Information:
━━━━━━━━━━

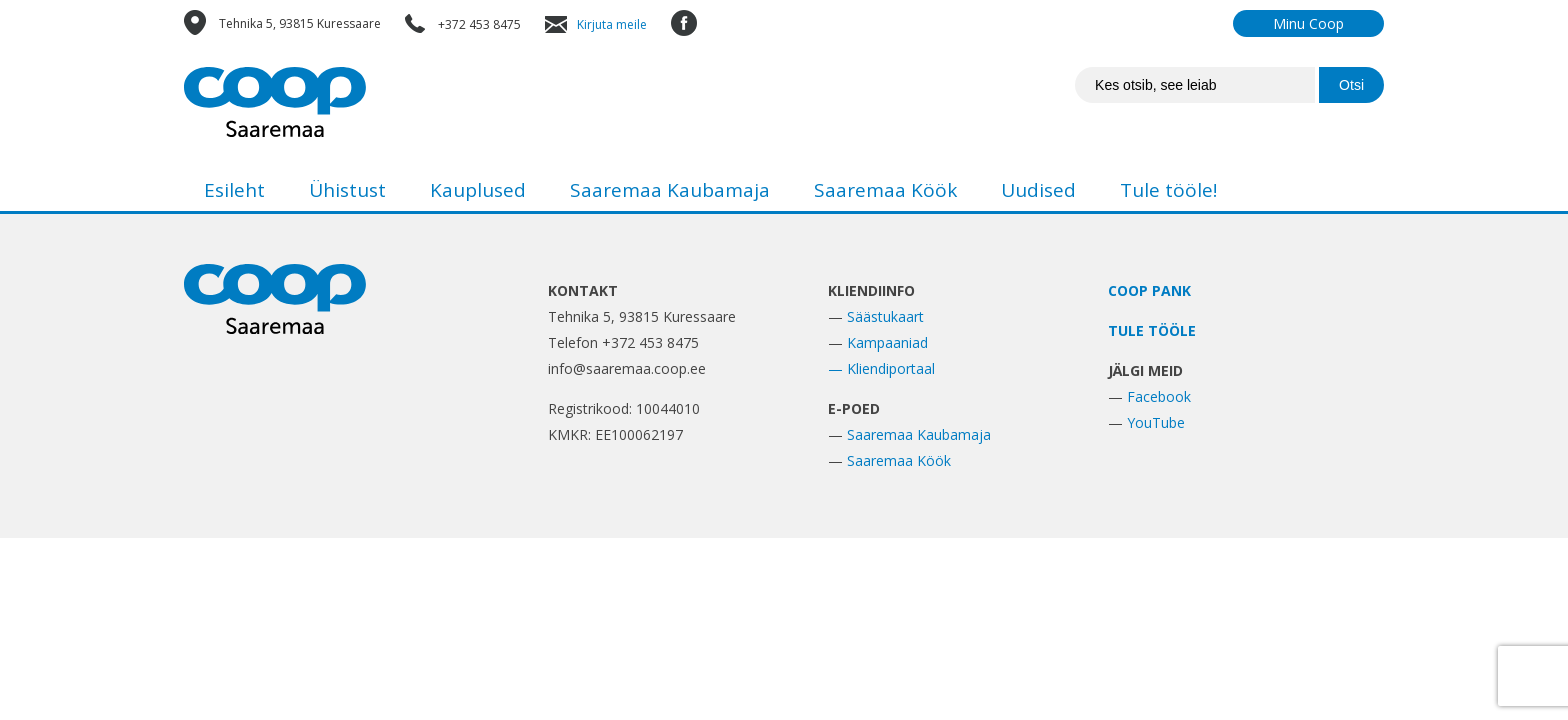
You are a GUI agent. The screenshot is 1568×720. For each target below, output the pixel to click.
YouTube (1156, 422)
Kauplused (478, 190)
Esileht (234, 190)
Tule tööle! (1168, 190)
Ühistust (347, 190)
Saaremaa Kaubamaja (670, 190)
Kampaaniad (887, 342)
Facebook (1159, 396)
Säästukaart (885, 316)
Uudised (1038, 190)
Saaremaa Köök (885, 190)
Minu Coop (1308, 23)
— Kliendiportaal (881, 368)
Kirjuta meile (612, 24)
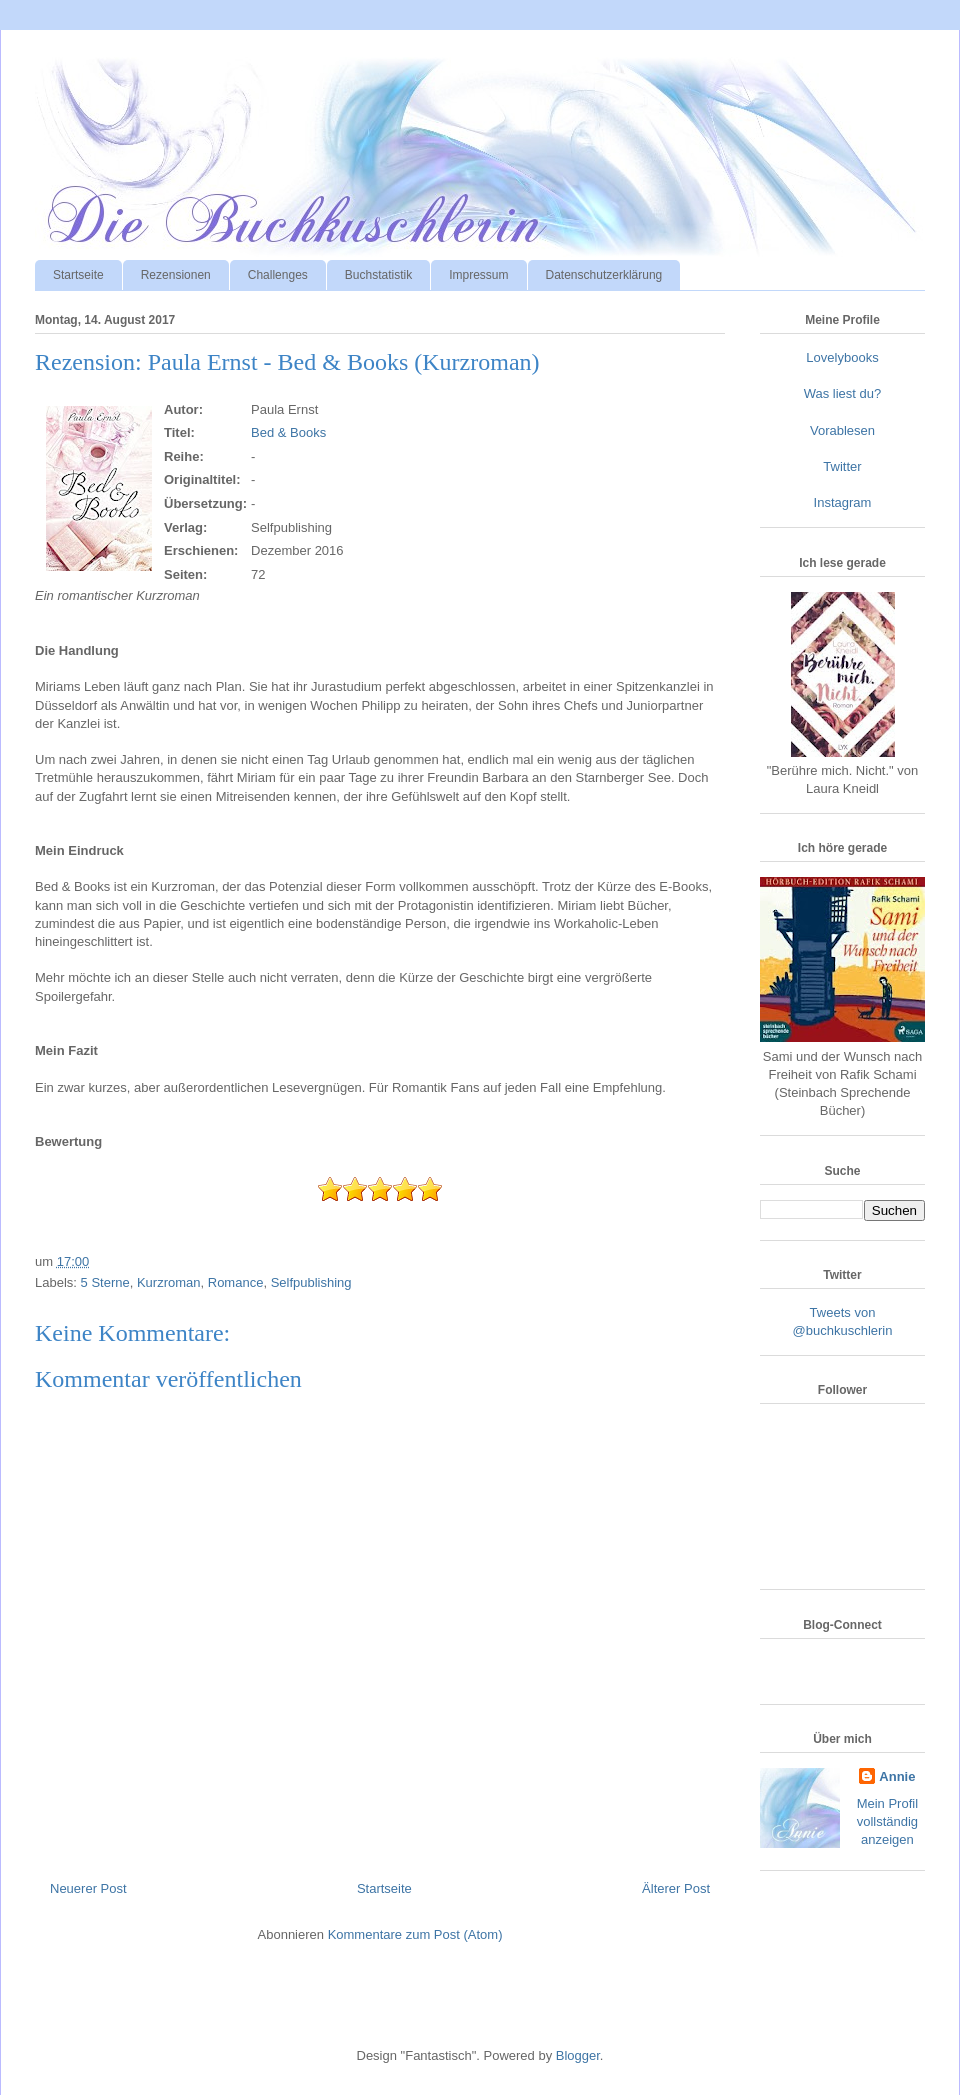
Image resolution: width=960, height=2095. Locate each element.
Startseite (78, 275)
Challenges (278, 275)
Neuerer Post (88, 1888)
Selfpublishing (311, 1282)
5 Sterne (105, 1282)
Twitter (842, 466)
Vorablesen (842, 430)
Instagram (843, 502)
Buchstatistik (378, 275)
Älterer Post (676, 1888)
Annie (897, 1776)
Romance (236, 1282)
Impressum (478, 275)
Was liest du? (843, 393)
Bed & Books (288, 432)
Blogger (578, 2055)
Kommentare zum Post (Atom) (415, 1934)
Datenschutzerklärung (604, 275)
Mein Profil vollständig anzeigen (887, 1821)
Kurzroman (169, 1282)
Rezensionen (176, 275)
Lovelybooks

━━━━━━━━━━

Among the lines of the data, which ones contain the word "each"? Show them.

Solution for this task:
You are a GUI agent. The screenshot is 1568×720. For each target below, output the pixel to click.
Image resolution: width=960, height=2095. Locate each element.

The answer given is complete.